A Colorado firm has backed off plans to buy a 40-story office tower in Chicago’s Loop business district in a deal that highlights the challenges of financing office deals — even ones for high-quality properties at steep discounts to previous values.
Real Capital Solutions no longer has an agreement to buy the tower at 190 S. LaSalle St., known for its green gabled roof, according to people familiar with the situation. The setback ends, at least for now, plans by the Louisville, Colorado-based investor to buy its first office tower in Chicago.
Real Capital Solutions in January told CoStar News that it plans to spend $3.5 billion in cash on discounted office acquisitions over the next three years, with Chicago as one of the markets it is targeting.
CoStar News first reported in June that the firm was negotiating to buy the distinctive but high-vacancy building at 190 S. LaSalle out of distress.
But that deal recently was called off as office buyers face headwinds in lining up loans and equity for such deals amid historically low demand for corporate space, according to people familiar with the deal.
In a statement to CoStar News, Real Capital Solutions Chief Acquisitions Officer Adam Abeln neither confirmed nor denied calling off plans to buy the LaSalle Street tower while reiterating interest in entering the market.
“We can’t respond to market rumors but what I can tell you is we are actively looking at deals in the Chicago market and will announce any deals when we close,” Abeln said in the statement.
The market for Chicago office sales has picked up since the end of last year as many owners and lenders have accepted that they face large losses.
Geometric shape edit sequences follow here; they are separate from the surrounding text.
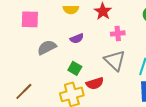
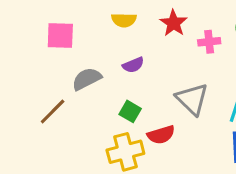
pink cross: (118, 33) -> (209, 42), moved
brown line: (24, 91) -> (53, 111), moved

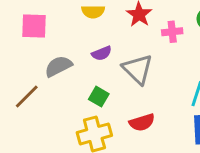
gray triangle: (192, 99) -> (138, 69), moved
red semicircle: (161, 135) -> (142, 122), moved

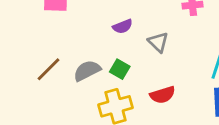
gray semicircle: (58, 66) -> (87, 71), moved
gray triangle: (138, 69) -> (158, 42), size x0.7

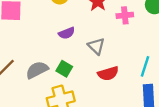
red semicircle: (163, 95) -> (108, 73), moved

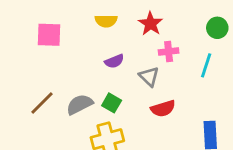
pink cross: (125, 15) -> (169, 51), moved
cyan line: (145, 66) -> (206, 65), moved

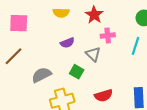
brown line: (42, 103) -> (14, 56), moved
green square: (112, 103) -> (77, 72), moved
red semicircle: (163, 109) -> (104, 96), moved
Recent examples include the former Chicago Daily News building at 2 N. Riverside Plaza selling for $27.75 million, far below the value of its $65 million loan, and the $45 million sale of the 65-story tower at 311 S. Wacker Drive, far below its $215 million senior loan.
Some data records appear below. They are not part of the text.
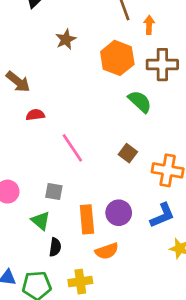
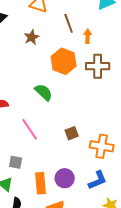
brown star: (66, 39) -> (32, 37), moved
green semicircle: (140, 102) -> (44, 92), moved
brown square: (128, 153) -> (72, 133), turned 32

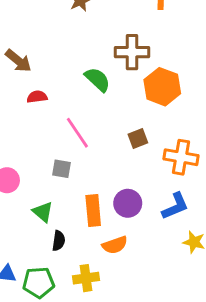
orange hexagon: (64, 61) -> (162, 87), moved
brown cross: (98, 66) -> (132, 52), moved
gray square: (16, 162) -> (62, 169), moved

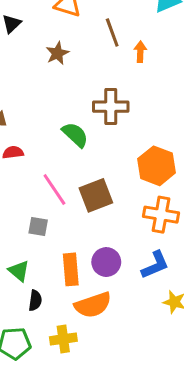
orange hexagon: (162, 87) -> (157, 166), moved
brown square: (138, 138) -> (96, 195), moved, size x1.6
orange semicircle: (115, 245) -> (93, 305), size x1.4

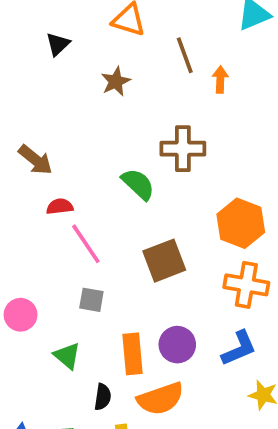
pink line: (54, 189) -> (86, 244), moved
black semicircle: (35, 300) -> (103, 397), moved

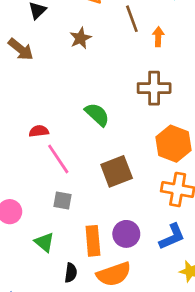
brown cross: (183, 149) -> (154, 88), moved
brown arrow: (35, 160) -> (21, 49), moved

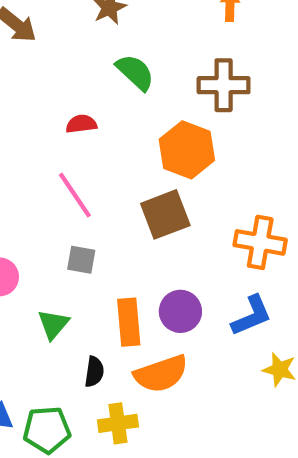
green semicircle: (97, 114) -> (135, 72), moved
red semicircle: (39, 131) -> (81, 124), moved
orange hexagon: (173, 144) -> (187, 150), moved
green triangle: (44, 242) -> (53, 324), turned 30

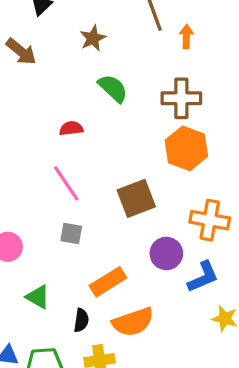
orange hexagon: (187, 150) -> (186, 148), moved
purple circle: (180, 311) -> (166, 253), moved
orange rectangle: (129, 322) -> (108, 282), turned 63
green triangle: (53, 324) -> (38, 297), moved, turned -40

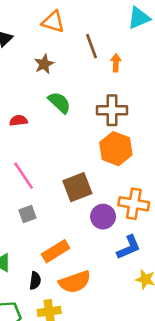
red semicircle: (71, 128) -> (18, 120), moved
gray square: (71, 233) -> (27, 214), turned -30
purple circle: (166, 253) -> (103, 217), moved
Real Capital Solutions was expected to pick up the 798,782-square-foot tower at 190 S. LaSalle for far less than the value of the $167.5 million loan that lenders, including U.S. Bank, provided to building owner Beacon Capital Partners in February 2020, just before the onset of COVID-19 upturned the office market.
Boston-based Beacon, a longtime investor in Chicago office towers, bought the property for $230 million in late 2019.
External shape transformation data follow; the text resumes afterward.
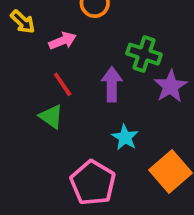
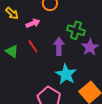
green triangle: (51, 117) -> (12, 51), moved
cyan star: (125, 137) -> (66, 74), size x1.5

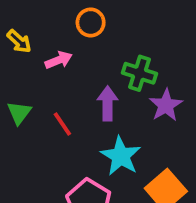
red line: (33, 46) -> (62, 124), moved
green triangle: (12, 51) -> (19, 113), turned 32

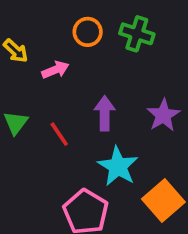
green cross: (139, 73) -> (137, 34), moved

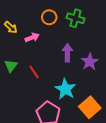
purple arrow: (105, 113) -> (67, 53), moved

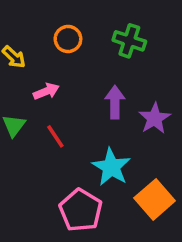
orange circle: (49, 17) -> (68, 39), moved
pink arrow: (32, 37) -> (46, 91), moved

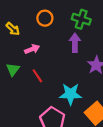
purple arrow: (115, 102) -> (75, 43), moved
cyan star: (111, 167) -> (71, 94), turned -30

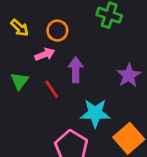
orange circle: (45, 18) -> (57, 31), moved
purple arrow: (75, 43) -> (76, 70), moved

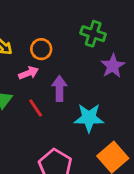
purple star: (129, 75) -> (113, 66), moved
cyan star: (95, 113) -> (89, 118), moved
The tower has continued to lose value as tenants have signed deals to move to other buildings, including major tenant Bain & Co.’s lease to move to 131 S. Dearborn St.
Beacon did not respond to requests for comment from CoStar News. U.S. Bank, which also is a tenant in the building, declined to comment.
Completed in 1987, the postmodern tower was designed by architects Philip Johnson and John Burgee.
Beacon invested $13.6 million in renovations to areas including the fitness and conference centers, lobby and cafe, according to a property brochure from Cushman & Wakefield, which began marketing the property for sale in March.
Despite falling vacancy, people familiar with the property say the property’s high quality and recently improved amenities could help it rise above the broader challenges in the center of the Loop business district.
The tower could be among properties that will get a lift from Google’s plans to own and occupy the James R. Thompson Center that is now under redevelopment.
For the record
The sellers are represented by Cushman & Wakefield brokers Tim Sitz and Cody Hundertmark.